Not at ALL What You Thought

Monday, February 12, 2007

Ten Acres and a Mule

My car filled with the smell of old cigarettes. The young man wasn’t smoking at the time (and I’ve never smoked), but you know what the memory of cigarettes in your clothes does to the general vicinity regardless. I was taking him home from class. The brakes had gone out on his car, and then somebody’d had his car towed from the place where he had left it.

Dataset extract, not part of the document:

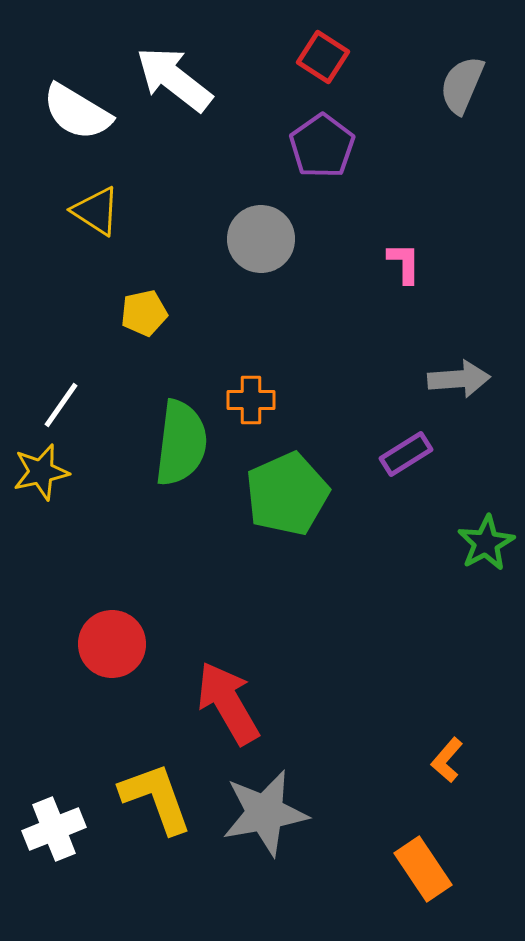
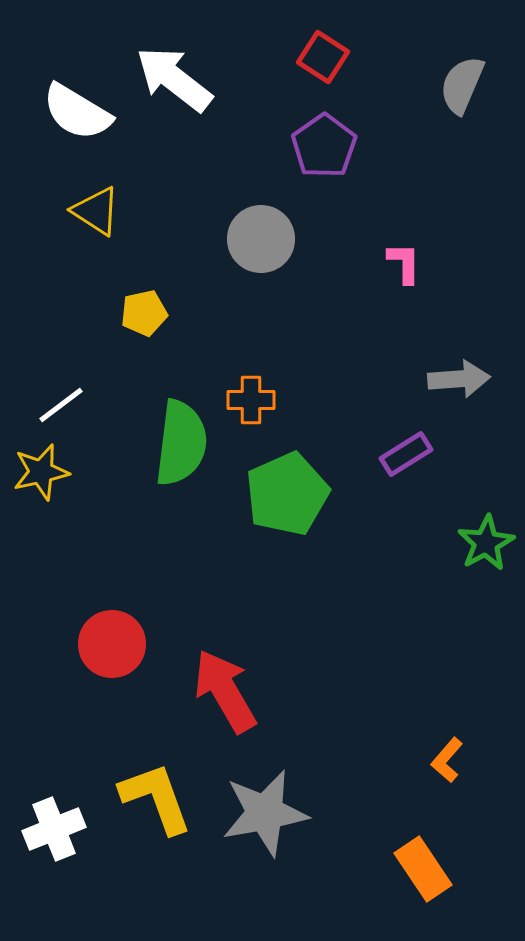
purple pentagon: moved 2 px right
white line: rotated 18 degrees clockwise
red arrow: moved 3 px left, 12 px up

“God’s tryina tell me something,” my student said. “Takin everything away so I can see straight, get my life straight.” I pointed out that God had been known to do that sometimes.

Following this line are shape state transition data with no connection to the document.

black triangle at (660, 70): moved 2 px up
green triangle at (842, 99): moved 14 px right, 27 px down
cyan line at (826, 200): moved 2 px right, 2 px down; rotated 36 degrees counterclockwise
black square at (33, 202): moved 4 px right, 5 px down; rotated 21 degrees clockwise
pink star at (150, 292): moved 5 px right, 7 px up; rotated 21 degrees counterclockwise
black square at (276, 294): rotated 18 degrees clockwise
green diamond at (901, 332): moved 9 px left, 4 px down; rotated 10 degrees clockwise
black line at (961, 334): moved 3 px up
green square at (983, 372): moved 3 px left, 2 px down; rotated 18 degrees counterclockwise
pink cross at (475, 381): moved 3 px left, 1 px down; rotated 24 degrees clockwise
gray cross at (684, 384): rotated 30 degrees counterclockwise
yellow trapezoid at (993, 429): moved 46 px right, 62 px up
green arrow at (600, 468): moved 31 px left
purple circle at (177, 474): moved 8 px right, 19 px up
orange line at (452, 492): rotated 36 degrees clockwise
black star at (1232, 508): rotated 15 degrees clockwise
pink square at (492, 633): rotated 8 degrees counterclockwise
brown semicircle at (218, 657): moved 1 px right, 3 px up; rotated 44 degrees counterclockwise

“But He hasn’t taken Himself away, remember,” I said.
“Yes, ma’am,” he said. “Life’s good right now,” he added, “even though it’s hard to raise a child without a good job when you’re just young.” He was right. I pointed out that raising children was hard for anybody, but I congratulated him for wanting to make something better of himself. He wants to be an architect. He told me about a home he saw by accident while standing on a roof, working on another house.

“I could see the ‘no trespassing’ signs. My boy said, ‘I don’t care how pretty it is,’ but it was the most beautiful house I’d ever seen.” I pointed out that the ability to see beauty was a good thing, that We needed more young men who wanted to create things.

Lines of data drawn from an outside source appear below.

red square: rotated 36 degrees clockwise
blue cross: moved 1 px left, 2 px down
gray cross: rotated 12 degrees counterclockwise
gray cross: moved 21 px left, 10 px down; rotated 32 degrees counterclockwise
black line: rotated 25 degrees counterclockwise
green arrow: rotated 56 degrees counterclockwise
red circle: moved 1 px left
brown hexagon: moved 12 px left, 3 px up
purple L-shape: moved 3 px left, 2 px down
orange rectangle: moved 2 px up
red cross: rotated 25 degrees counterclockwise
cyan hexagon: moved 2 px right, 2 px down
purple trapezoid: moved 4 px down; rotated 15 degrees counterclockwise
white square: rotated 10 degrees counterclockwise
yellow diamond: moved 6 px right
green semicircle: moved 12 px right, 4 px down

“Yes, ma’am,” he said. His dream, he said, was to design beautiful homes and then hire his friends and family to build them.

“The plan's in place. I just have to get there. I just want my ten acres and a mule,” he said.
“What?
Ten acres?”
“Yes, ma’am,” he said. “That’s all I want. Ten acres is a lot, you know. That’d be enough for me.”

Lord Jesus, my brother, bless our young brothers and sisters who aren't greedy, no, not even when they dream.

Wednesday, February 07, 2007

Terms of Endearment (an old essay!!!)

As I left forty to arrive at forty-one, I reached a few startling revelations. I found myself surrounded by men who slather me with endearments. This I found “startling” in view of another disquieting revelation: the man to whom I was once married for nearly eleven years never called me by an endearment (but, for a while, I was so in love, just the sound of his voice using my name was endearment enough). Later, in yet another revelation, I remembered that even before I was married, I lived in a more or less No-Endearment Zone, along with most of my family members. These revelations have had an extraordinary effect upon me.

Because I’ve been a Christ and Bible devotee for nearly thirty years, I believe in the authority of the word. According to Genesis, God the Father spoke everything into existence. The writer of Proverbs has said that the power of life and death is in the tongue. One St. James said that the tongue is a fire (kindled probably in Hell). St. Paul, arguing that Christians should be just like God (something apostles are always saying), pointed out that we have the power to speak things –good and bad-- into existence, too.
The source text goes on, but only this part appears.